I've had cbpolicyd enabled on zimbra for some time. We use it to limit outbound mail, to try to stop spammers from using compromised accounts to sent thousands of junk messages per minute (getting us blacklisted, quickly).
We set it up on zimbra 7.2.2, and about a month later upgraded to 8.0.4.
I have it setup very similarly to the basic examples for rate limiting found on the zimbra wiki. Postfix Policyd - Zimbra :: Wiki The main difference is that i added a policy exception such that our inbound mail (which all comes from our spam appliances) are not rate limited, but all other mail is, and instead of matching on sender address, i match on SASL username.
Anyway, after the upgrade, i re-enabled policyd (i had to re-import my sqlite db) and now it rejects every message it receives, flat out, relay access denied.
I have duplicated this in our dev environment for testing (and turned off policyd in production).

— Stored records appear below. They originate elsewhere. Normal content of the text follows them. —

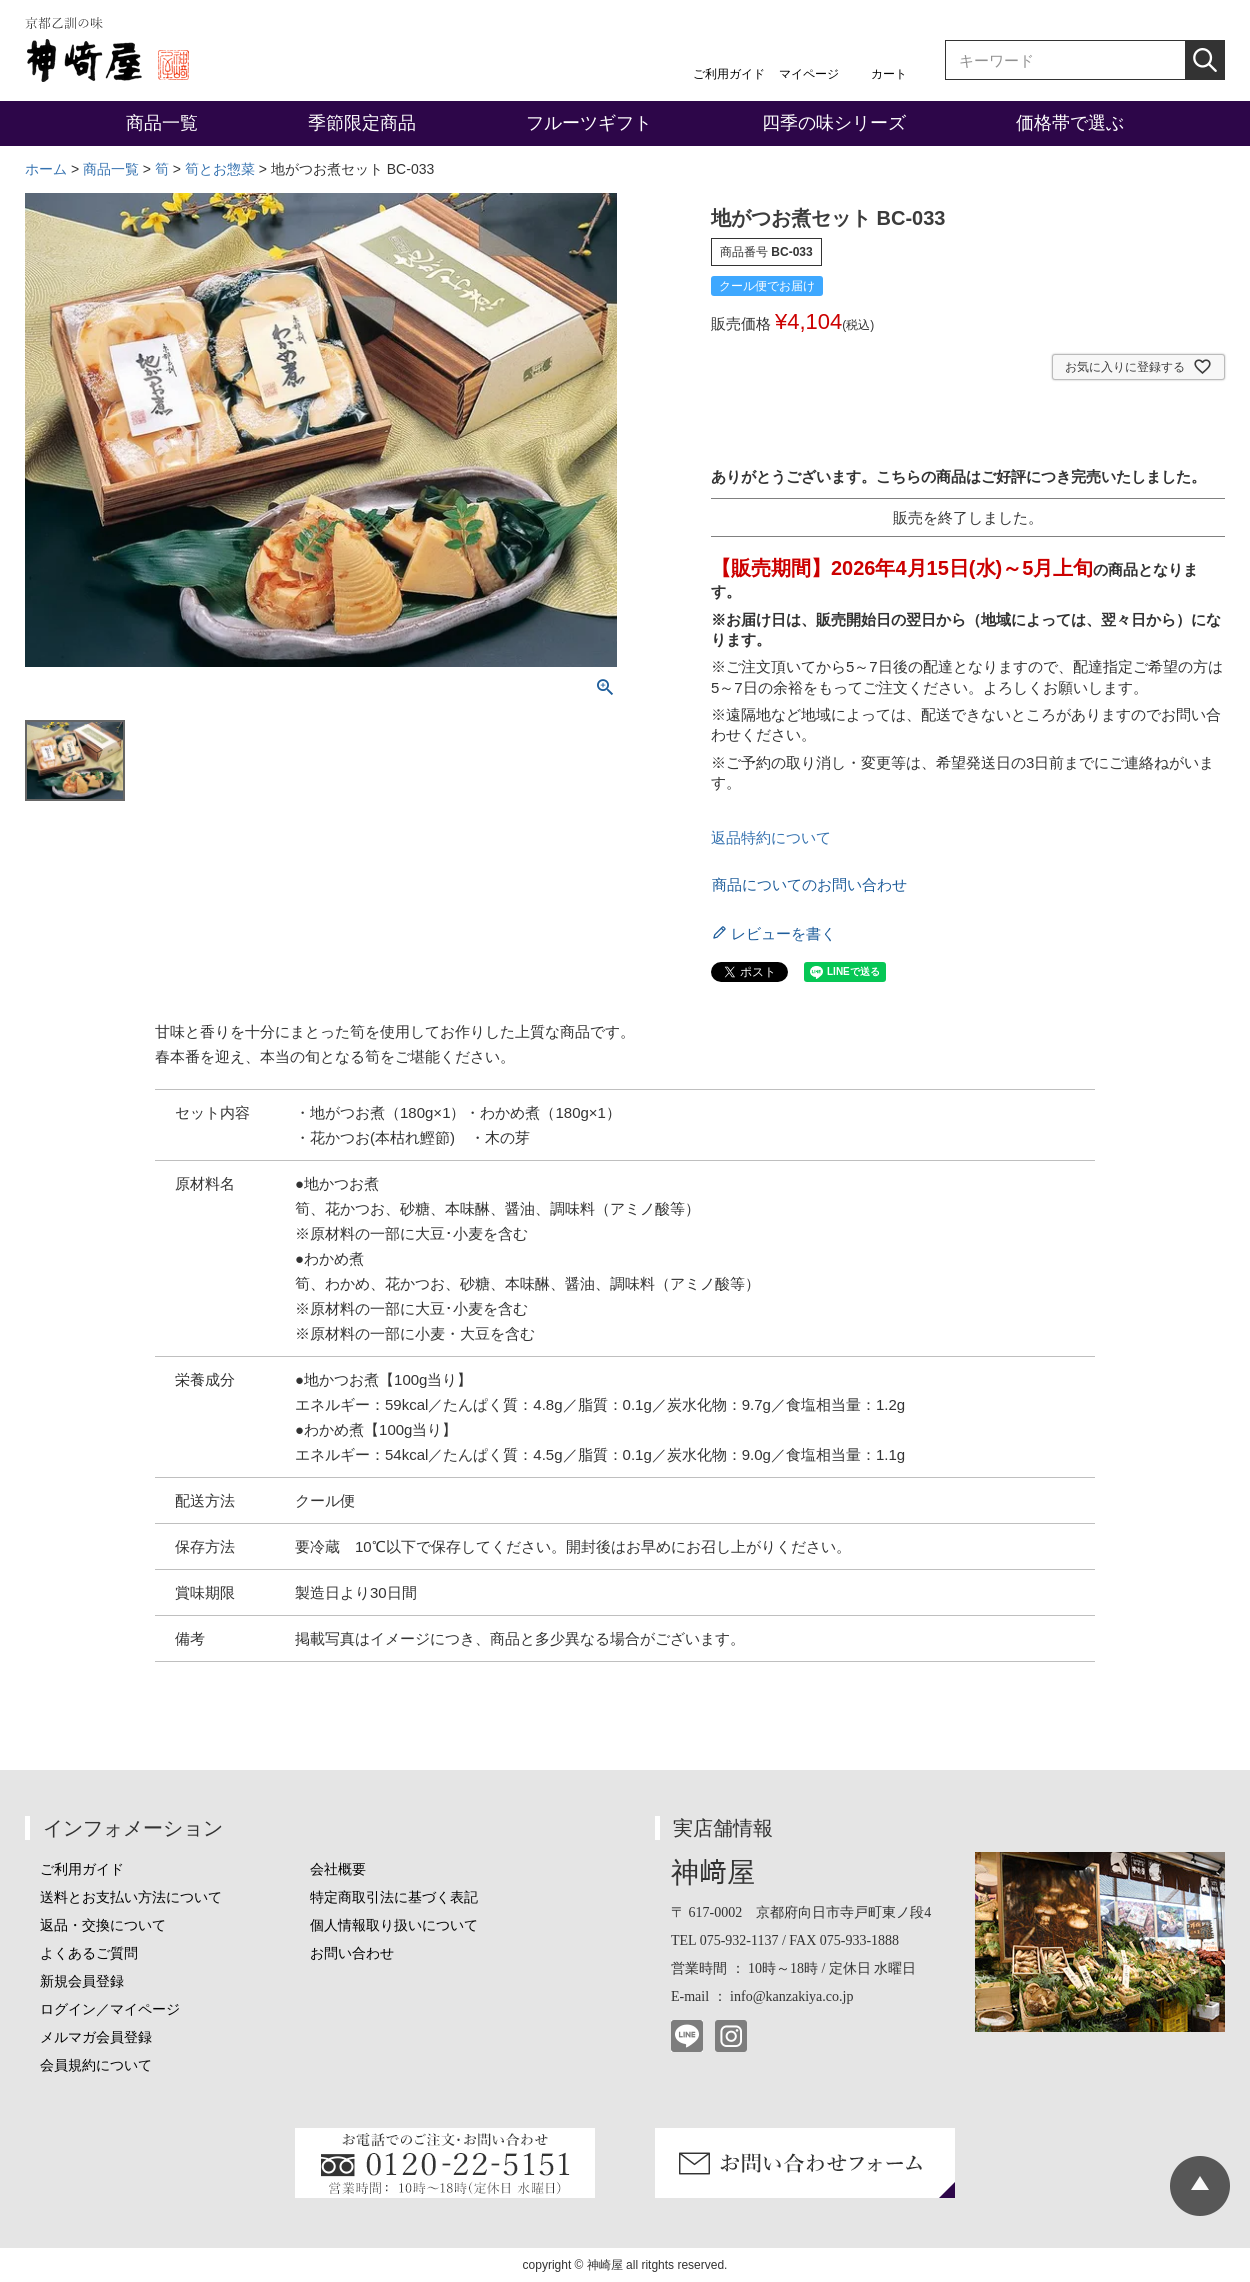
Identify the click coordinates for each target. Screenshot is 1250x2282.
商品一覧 (162, 123)
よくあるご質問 (89, 1953)
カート (889, 74)
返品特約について (771, 837)
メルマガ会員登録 (96, 2037)
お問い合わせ (352, 1953)
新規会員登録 (82, 1981)
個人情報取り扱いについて (394, 1925)
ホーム (46, 169)
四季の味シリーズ (834, 123)
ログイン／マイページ (110, 2009)
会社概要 (338, 1869)
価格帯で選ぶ (1070, 123)
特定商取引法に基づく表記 (394, 1897)
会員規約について (96, 2065)
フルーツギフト (589, 123)
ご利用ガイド (729, 74)
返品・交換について (103, 1925)
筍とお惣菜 (220, 169)
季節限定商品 (362, 123)
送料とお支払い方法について (131, 1897)
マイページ (809, 74)
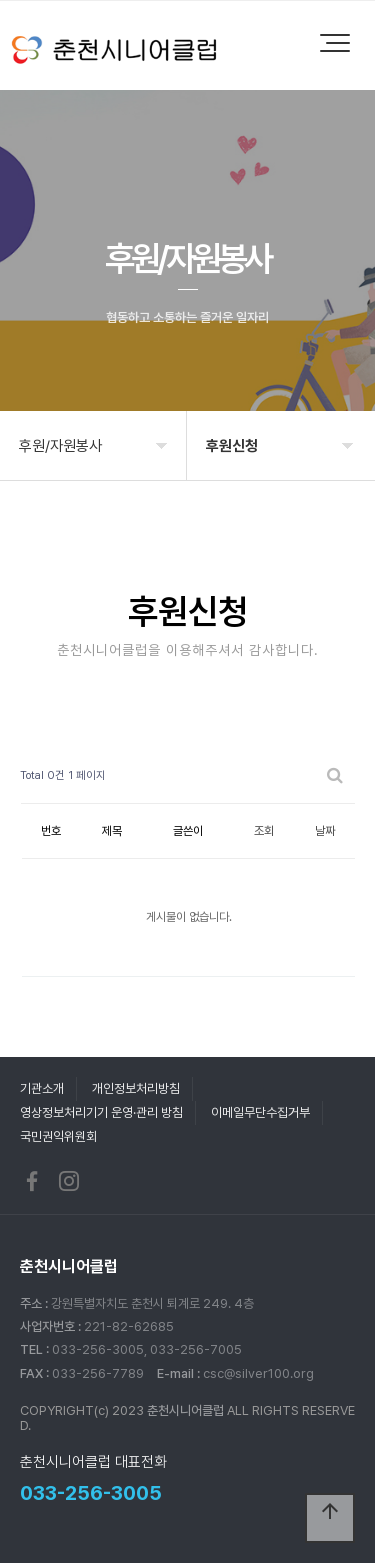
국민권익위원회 (58, 1136)
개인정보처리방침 (136, 1088)
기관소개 (42, 1088)
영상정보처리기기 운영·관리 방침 (101, 1112)
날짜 (325, 831)
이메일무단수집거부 (260, 1112)
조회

This is the error i'm seeing in the zimbra.log.
Aug 19 15:48:30 zsmtp2 postfix/smtpd: connect from zstore02.zdev.lafayette.edu[22.214.171.124]
Aug 19 15:48:30 zsmtp2 postfix/smtpd: NOQUEUE: reject: RCPT from zstore02.zdev.lafayette.edu[126.96.36.199]: 554 5.7.1 <email@example.com>: Relay access denied; from=<firstname.lastname@example.org> to=<email@example.com> proto=SMTP helo=<zstore02.zdev.lafayette.edu>
Aug 19 15:48:30 zsmtp2 postfix/smtpd: disconnect from zstore02.zdev.lafayette.edu[188.8.131.52]
that's a message i sent via webmail.
If someone can tell me how to get a meaningful dump of my sqlite db, i'll post it.